Ottorino Respighi (1879-1936), the Italian composer, included in his score for the lovely “Pines of Rome” a recording of a nightingale.  Never having heard a live performance by a nightingale, I can’t help wishing that Respighi had auditioned a talented mockingbird for the part, too, before making up his mind.

(The talent of individual birds does vary.  Where I grew up in East Texas, in a mostly very open stretch of land with few trees, there were plenty of mockingbirds, but they did not seem to be interested in singing, or very good at it, and mostly made a lot of imitative sounds of telephones, machine squeaks, whistles, and sirens, and inserted a lot of their own noisy buzzes–a kind of bird-tongued raspberry.  I wonder what it was that led them to sing so poorly, or failed to teach them to sing well.  There is, after all, song culture; and while human schools can be the worst in the whole warm-blooded world when they are located in poor or fanatic communities, condemning children to ignorance that is imposed on them by those who should nurture them instead, songbird communities, too, although more benign than our own, overall, apparently do better or worse jobs in teaching their young to sing.)

Although mockingbirds have been extending their geographical range northward for decades, I have not yet heard one in Evanston.  So I love to hear them in North Carolina.  By chance I was able to attend an unforgettable mid-afternoon display performance in Swannanoa several summers ago that was so varied and so long, while the bird was so acrobatic in mid-air, that I was sorry it had not been the culminating poetry reading in the series of them by faculty and students that was going on indoors 100 yards away each night.  After all, mockingbirds sing at night, too.  (And, I should add, that’s a song in a different mood.  According to ornithological sources, male mockingbirds who have not found a mate sing more than those who have, and only the lonely ones sing at night.)

I came out of a building and the performance was already in progress, I listened for half an hour, and then had to tear myself away from this spectacle and go to a workshop, so I don’t know how long the bird went on.  He was working from the peak of the roof of a building, as if to imply that however well we were all singing, he was on campus, too, and we couldn’t touch him.

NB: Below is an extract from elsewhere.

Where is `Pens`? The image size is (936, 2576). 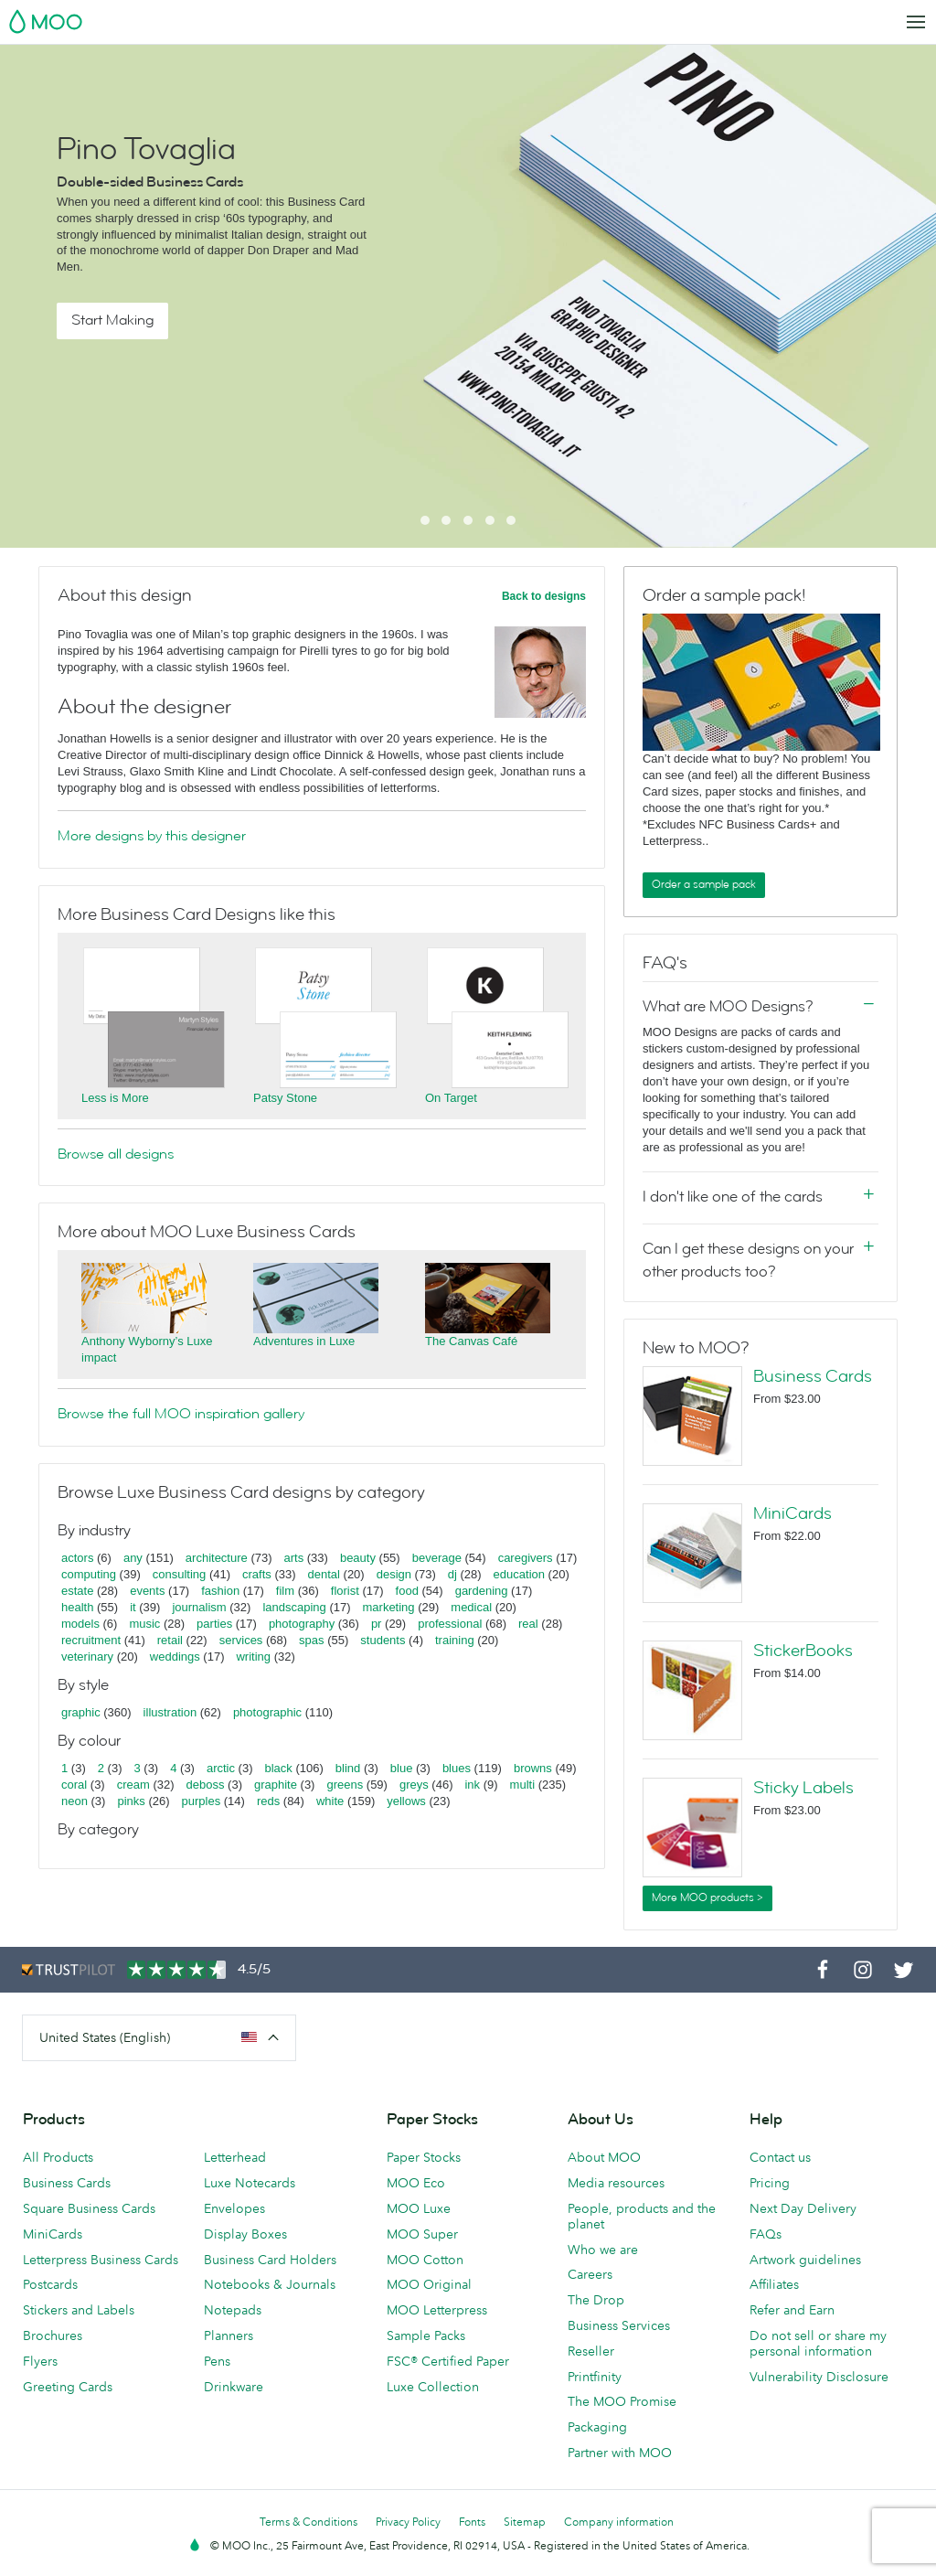 Pens is located at coordinates (217, 2361).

I suppose that young birds instinctively take in some of what they hear their elders singing, and learn not only within their own families but also from competing singers.  And then at maturity the males must out-sing their competitors for territory and mates, and, like poets and fiction writers, are good at stealing.  Art not only imitates both art and nature, but is in some sense both nature and art.  But we have nothing to teach the mockingbird.  We have misnamed it, too, in English–better if we had called it the mimicbird…  unless it is mocking us with its virtuosity.